ALAMANCE COUNTY, N.C. (WGHP) — The book banning controversy has come to the Piedmont Triad.
The Burlington Times-News reported earlier this week that a group is working to get “obscene” books removed from libraries in the Alamance-Burlington School System. These complaints center around “Lawn Boy” by Jonathan Evison and the graphic novel “Gender Queer” by Maia Kobabe.
Who is involved?
Mamie and Anthony Brooks made the request, according to the Times-News. Mamie Brooks identifies herself as the director of the FACTS Task Force 2.0. The organization’s name is meant to harken to Lieutenant Governor Mark Robinson’s F.A.C.T.S. Task Force, described as “seeking to provide support for parents, teachers, and most importantly, students who are willing to stand up for North Carolina’s future by exposing indoctrination in the classroom.”
FACTS 2.0 Task Force can be found on Facebook, a page with a little over 200 followers. The page shares articles that relate to their stated objectives and memes.

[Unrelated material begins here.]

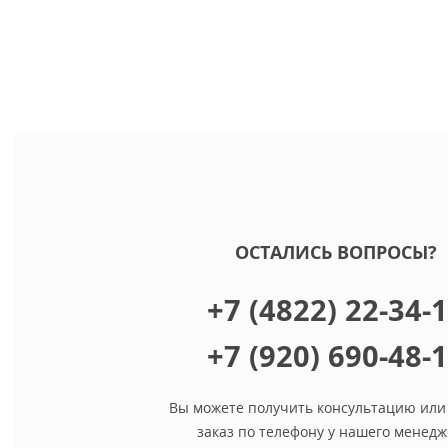
ОСТАЛИСЬ ВОПРОСЫ?
+7 (4822) 22-34-
+7 (920) 690-48-
Вы можете получить консультацию или
заказ по телефону у нашего менедж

According to the Burlington Times-News article, the Brooks’ got the list of books they’ve deemed obscene from the Pavement Education Project. The PEP describes itself as “a nonpartisan initiative to educate North Carolinians on a variety of issues. PEP participants share information so that citizens can make informed decisions about educating their children, caring for their families, and committing to issues in their communities.” Their website has a section titled “The Books” which divides a list of books into “Gender Books” and “Obscene Books.”
What are the books?
While Brooks did not specifically mention LGBTQ+ content, only referring to it as the “obscene books issue,” both books central to the complaint in Alamance County center on LGBTQ+ themes.
“Gender Queer” is a graphic novel by Maia Kobabe, which is a memoir about the author’s journey coming out as nonbinary and asexual, often cited as a good resource for young people struggling with gender or sexuality, or family trying to understand them. The novel deals with a wide range of topics from coming out to pap smears to trauma, and does have some sexual content.
“Lawn Boy” by Jonathan Evison is a coming of age story about “a young man determined to achieve the American dream of happiness and prosperity — who just so happens to find himself along the way.” The main character, Mike, is gay and the book deals with his struggles around that as well as struggles with poverty and classism. According to the Washington Post, much of the controversy around the books stems from a character, as an adult, remembering a “sexual encounter” he had as a child, with another child, which critics call “pedophilia.”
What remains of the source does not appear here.